Чимин с достоинством поклонился, не вздрогнул, когда его под обе руки подхватила послушная стража. А Чонгук рассеянно подумал, что Чимин даже в эту решающую минуту ведет себя как настоящий королевский муж, как обязан был вести себя Тэхен: сдержанно и величаво. Тот бы обязательно закричал, заплакал, начал вырываться. Пожалуй, тот был прав, говоря, что такие, как Чимин, подходят в мужья королю больше его.
— Остановитесь, — бросил Чонгук и хмуро добавил. — Не лезь под горячую руку, Чимин. Не видишь разве, что я не в себе? В следующий раз так полезешь, можешь оказаться в пыточной.

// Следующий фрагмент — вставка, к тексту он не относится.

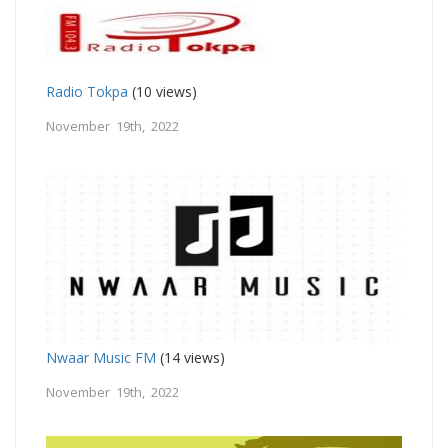
Radio Tokpa
(10 views)
November 19th, 2022
Nwaar Music FM
(14 views)
November 19th, 2022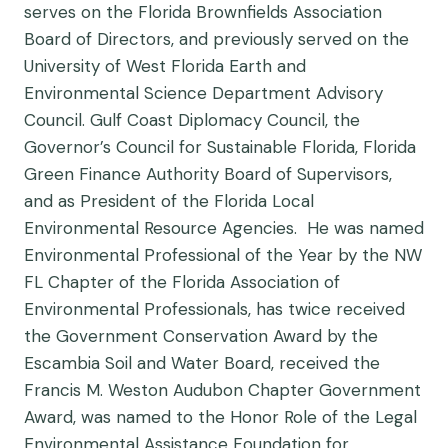
serves on the Florida Brownfields Association
Board of Directors, and previously served on the
University of West Florida Earth and
Environmental Science Department Advisory
Council. Gulf Coast Diplomacy Council, the
Governor’s Council for Sustainable Florida, Florida
Green Finance Authority Board of Supervisors,
and as President of the Florida Local
Environmental Resource Agencies. He was named
Environmental Professional of the Year by the NW
FL Chapter of the Florida Association of
Environmental Professionals, has twice received
the Government Conservation Award by the
Escambia Soil and Water Board, received the
Francis M. Weston Audubon Chapter Government
Award, was named to the Honor Role of the Legal
Environmental Assistance Foundation for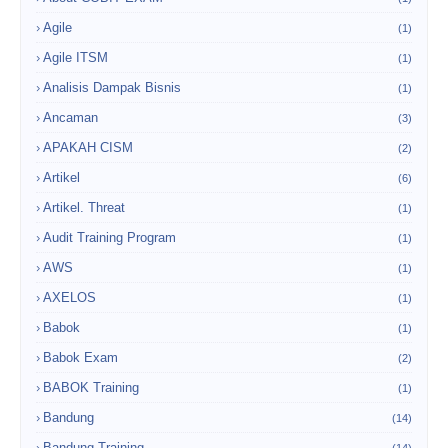
Agile
(1)
Agile ITSM
(1)
Analisis Dampak Bisnis
(1)
Ancaman
(3)
APAKAH CISM
(2)
Artikel
(6)
Artikel. Threat
(1)
Audit Training Program
(1)
AWS
(1)
AXELOS
(1)
Babok
(1)
Babok Exam
(2)
BABOK Training
(1)
Bandung
(14)
Bandung Training
(14)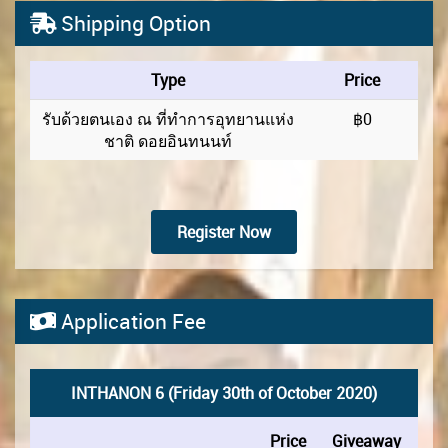
Shipping Option
Type
Price
รับด้วยตนเอง ณ ที่ทำการอุทยานแห่ง
฿0
ชาติ ดอยอินทนนท์
Register Now
Application Fee
INTHANON 6 (Friday 30th of October 2020)
Price
Giveaway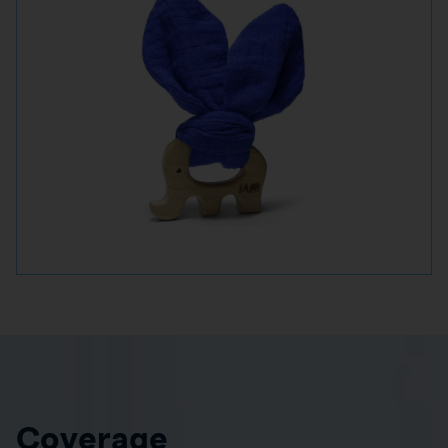
Coverage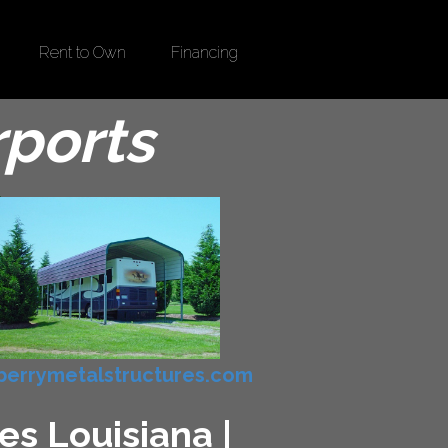
Rent to Own
Financing
rports
errymetalstructures.com
es Louisiana |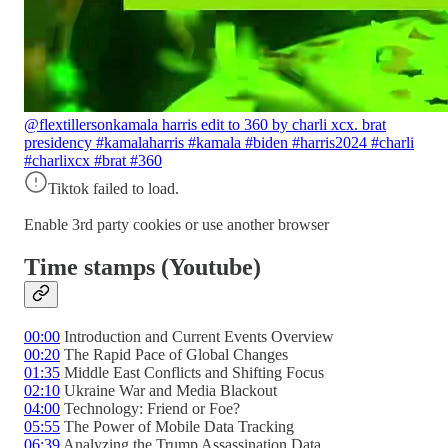
@flextillerson
kamala harris edit to 360 by charli xcx. brat
presidency #kamalaharris #kamala #biden #harris2024 #charli
#charlixcx #brat #360
Tiktok failed to load.
Enable 3rd party cookies or use another browser
Time stamps (Youtube)
00:00
Introduction and Current Events Overview
00:20
The Rapid Pace of Global Changes
01:35
Middle East Conflicts and Shifting Focus
02:10
Ukraine War and Media Blackout
04:00
Technology: Friend or Foe?
05:55
The Power of Mobile Data Tracking
06:39
Analyzing the Trump Assassination Data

— И вынесу пытки смиренно, поскольку вы приказали их осуществить, — смело ответил Чимин. — Я знаю вас с ранних лет, ваше величество, поэтому должен вмешаться, несмотря на опасность вашего гнева. Не мучайте Тэхена-ванби своими презрением и отторжением, даже если он и впрямь сотворил грех. С детьми следует обращаться иначе: ласково, но строго. Поэтому в следующую беременность вы могли бы контролировать каждый его шаг. А на последних сроках привязать к постели. В истории известны случаи, когда любящие мужья ненавидели жизнь, растущую в них, и их приходилось привязывать. Как только появлялся на свет ребенок, ненависть из них бесследно исчезала. Редкие случаи, соглашусь, но с историей сложно поспорить.

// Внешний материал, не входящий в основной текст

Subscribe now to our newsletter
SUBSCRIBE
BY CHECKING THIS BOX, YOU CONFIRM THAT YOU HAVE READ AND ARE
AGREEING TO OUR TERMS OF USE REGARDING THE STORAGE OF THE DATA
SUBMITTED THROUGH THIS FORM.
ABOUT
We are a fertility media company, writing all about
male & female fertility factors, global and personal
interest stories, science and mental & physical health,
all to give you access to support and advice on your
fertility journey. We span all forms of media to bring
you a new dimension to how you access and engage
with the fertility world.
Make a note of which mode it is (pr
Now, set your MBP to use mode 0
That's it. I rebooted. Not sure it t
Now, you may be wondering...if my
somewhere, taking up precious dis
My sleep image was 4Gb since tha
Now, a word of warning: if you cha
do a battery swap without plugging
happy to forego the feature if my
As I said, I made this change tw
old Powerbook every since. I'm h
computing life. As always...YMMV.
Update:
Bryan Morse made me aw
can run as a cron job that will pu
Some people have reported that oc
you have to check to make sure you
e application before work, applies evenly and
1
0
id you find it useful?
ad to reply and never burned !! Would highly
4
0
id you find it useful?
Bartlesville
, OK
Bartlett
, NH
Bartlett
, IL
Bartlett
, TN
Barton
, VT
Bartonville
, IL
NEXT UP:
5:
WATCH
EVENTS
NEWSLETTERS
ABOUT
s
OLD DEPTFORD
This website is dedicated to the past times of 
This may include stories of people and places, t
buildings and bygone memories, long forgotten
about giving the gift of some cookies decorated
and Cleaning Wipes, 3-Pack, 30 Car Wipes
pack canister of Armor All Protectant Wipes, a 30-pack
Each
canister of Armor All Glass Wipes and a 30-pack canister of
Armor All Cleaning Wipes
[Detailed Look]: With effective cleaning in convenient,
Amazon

— Не будет следующей беременности, Чимин-я, — устало выдохнул Чонгук, чувствуя, как жжет под зажмуренными веками. — Он опять учудит что-нибудь. Не спрыгнет со стены и не отравится, так воткнет себе в живот спицу… Я ошибся в нем, — выболтнув последнее, Чонгук прикусил язык. Показалось на мгновение, что он предал и собственную любовь, и Тэхена. Но Чонгук справился с волнением и жестко повторил. — Я ошибся в нем. Увлекся красивым лицом, чудесным ароматом, понадеялся, что упрямый горец меня полюбит со временем. А теперь думаю, что никогда не полюбит. Он не только упрям, но еще и лжив. А лживость я никогда не мог выносить, ты меня знаешь.

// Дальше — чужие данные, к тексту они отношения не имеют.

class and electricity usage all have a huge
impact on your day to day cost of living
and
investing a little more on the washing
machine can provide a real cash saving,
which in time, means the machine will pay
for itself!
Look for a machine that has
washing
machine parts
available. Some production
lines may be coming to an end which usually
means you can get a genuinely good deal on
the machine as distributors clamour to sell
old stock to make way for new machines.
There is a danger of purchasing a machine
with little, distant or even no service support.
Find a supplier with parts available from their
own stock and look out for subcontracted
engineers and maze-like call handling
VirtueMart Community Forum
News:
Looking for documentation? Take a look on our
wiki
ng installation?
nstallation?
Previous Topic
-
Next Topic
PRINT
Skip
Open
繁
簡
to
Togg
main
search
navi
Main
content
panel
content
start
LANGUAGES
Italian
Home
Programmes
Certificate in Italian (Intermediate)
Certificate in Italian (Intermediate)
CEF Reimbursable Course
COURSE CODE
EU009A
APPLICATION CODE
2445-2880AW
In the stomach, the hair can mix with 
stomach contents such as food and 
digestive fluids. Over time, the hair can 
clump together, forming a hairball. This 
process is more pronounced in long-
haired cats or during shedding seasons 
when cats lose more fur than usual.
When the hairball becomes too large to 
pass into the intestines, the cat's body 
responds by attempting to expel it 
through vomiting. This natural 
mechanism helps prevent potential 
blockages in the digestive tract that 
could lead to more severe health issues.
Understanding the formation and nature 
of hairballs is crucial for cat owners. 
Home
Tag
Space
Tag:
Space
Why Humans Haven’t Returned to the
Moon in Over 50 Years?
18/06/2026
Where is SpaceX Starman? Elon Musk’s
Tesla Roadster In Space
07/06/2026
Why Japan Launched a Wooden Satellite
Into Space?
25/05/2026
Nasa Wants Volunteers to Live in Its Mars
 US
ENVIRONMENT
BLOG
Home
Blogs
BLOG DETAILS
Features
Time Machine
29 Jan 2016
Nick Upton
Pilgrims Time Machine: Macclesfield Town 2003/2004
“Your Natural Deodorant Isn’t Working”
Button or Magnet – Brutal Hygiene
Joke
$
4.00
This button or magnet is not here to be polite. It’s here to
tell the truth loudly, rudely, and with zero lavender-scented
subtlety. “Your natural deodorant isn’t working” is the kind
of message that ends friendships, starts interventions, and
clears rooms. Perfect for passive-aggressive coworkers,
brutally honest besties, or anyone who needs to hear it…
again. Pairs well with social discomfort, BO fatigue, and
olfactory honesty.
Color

— Знаю, — грустно подтвердил Чимин. — Однако не стоит недооценивать влияние ребенка на омегу. Как только у вас родится дитя, ваше величество, вы не узнаете своего мужа. Он будет жарко любить и дитя, и вас.
— Так было у тебя? — со вспыхнувшим интересом спросил Чонгук. Чимин мило зарделся, прикрыл горящие щеки рукавом.
— Да, так было у меня. Я уважал своего мужа, но не любил и даже побаивался его. Он был грозен, легок на расправу и старше меня на много лет. Между нами лежала пропасть. Но с рождением сына я отнесся к памяти почившего мужа иначе, во мне расцвела теплая нежность. Невозможно иначе, ваше величество, когда смотришь на личико любимого сына и узнаешь в нем черты мужа. Если бы мой муж остался в живых, мы вполне могли бы быть счастливы.
— Есть над чем подумать, — Чонгук тронулся с места, зашагав уже легче. Слова Чимина сняли с его плеч невыносимую тяжесть. Может, он и прав, напомнив об истории. Кажется, четвероюродный дядя папы в каждую беременность истерил и вопил, что в нем зреет злой дух. А потом обожал родившегося «злого духа» и жизни без него не представлял. Его действительно привязывали и следили коршунами за ним всю беременность. «Злых духов» он в результате родил аж пять штук. Папа, посмеиваясь, рассказывал Чонгуку и Хосоку об этом, готовя к будущим супружествам. — В любом случае сейчас я на него даже смотреть не могу. Никогда не бил омег, но пальцы жжет в желании влепить пощечину. Мне нужно время, чтобы остыть. Займись им, пожалуйста. Попробуй вбить в его глупую упрямую голову, что он уничтожает своими действиями наш брак.
— Хорошо, ваше величество, — Чимин поклонился, взял его руку и поцеловал. — Выражаю глубочайшие соболезнования в связи с утратой.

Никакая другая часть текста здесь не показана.